* _EXERCISE_
Among the entries below, extract exactly the lines that run from the one with "now i have 2 Scient" through the one with "other than getting", both ends included.

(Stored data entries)
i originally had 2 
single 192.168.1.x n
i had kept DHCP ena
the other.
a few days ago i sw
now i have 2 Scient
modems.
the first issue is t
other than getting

==

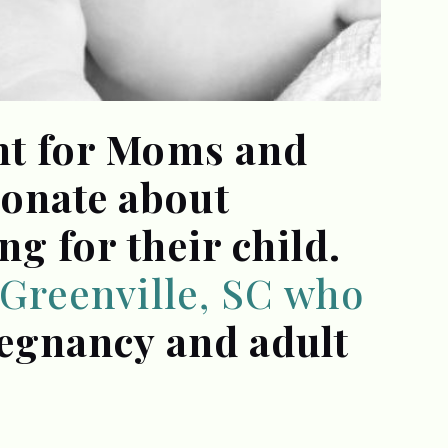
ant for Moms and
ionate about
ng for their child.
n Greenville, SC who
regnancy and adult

* _SOLUTION_
now i have 2 Scient
modems.
the first issue is t
other than getting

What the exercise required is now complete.